Incentivos necesarios

Otro mecanismo para fomentar la producción automotriz en el Viejo Continente pasaría por bonos de CO2:

«Todo vehículo eléctrico «Made in Europe» debería recibir un bono de CO2. Y si un fabricante cumple con los criterios «Made in Europe» para una parte significativa de su flota, este bono de CO2 también debería ser reconocido para todos sus vehículos eléctricos».

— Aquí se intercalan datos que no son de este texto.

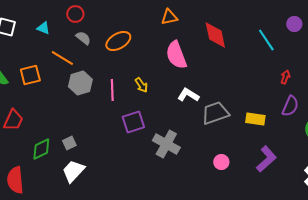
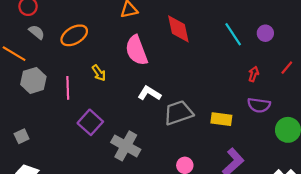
purple circle: (294, 24) -> (265, 33), moved
yellow arrow: (141, 85) -> (99, 73), moved
purple semicircle: (290, 106) -> (259, 105), turned 75
purple square: (133, 122) -> (90, 122), turned -30
gray square: (69, 143) -> (22, 136), moved

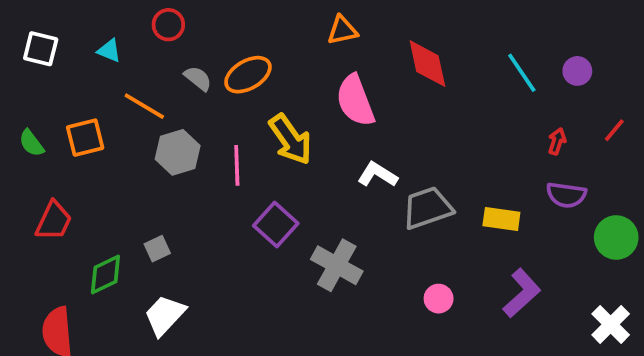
gray semicircle: (37, 32) -> (198, 78), moved
yellow arrow: (99, 73) -> (291, 139), size x1.8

De esta manera, según Filosa y Blume, los fabricantes estarían más incentivados a mantener la producción en Europa, evitando así tener que pagar fuertes multas, y pudiendo destinar esos fondos a la investigación y al desarrollo.

Bruselas en la maniobra

Naturalmente, la pelota está ahora en el tejado de Bruselas que, tras haber revisado (ligeramente) a la baja los objetivos de emisiones para 2035, deberá responder a la ACEA (que pide incentivos para los coches de segunda mano) así como al tándem Filosa/Blume. La partida por la supervivencia del automóvil en Europa aún está en juego.

Con estas propuestas ambiciosas, Stellantis y Volkswagen buscan revitalizar un sector en crisis mientras preservan un saber hacer ancestral. Si Europa quiere seguir siendo competitiva en el mercado automotriz mundial, inevitablemente tendrá que revisar su copia y sus prioridades. El «made in Europe» podría ser la clave para navegar en las aguas turbulentas de la industria automotriz actual.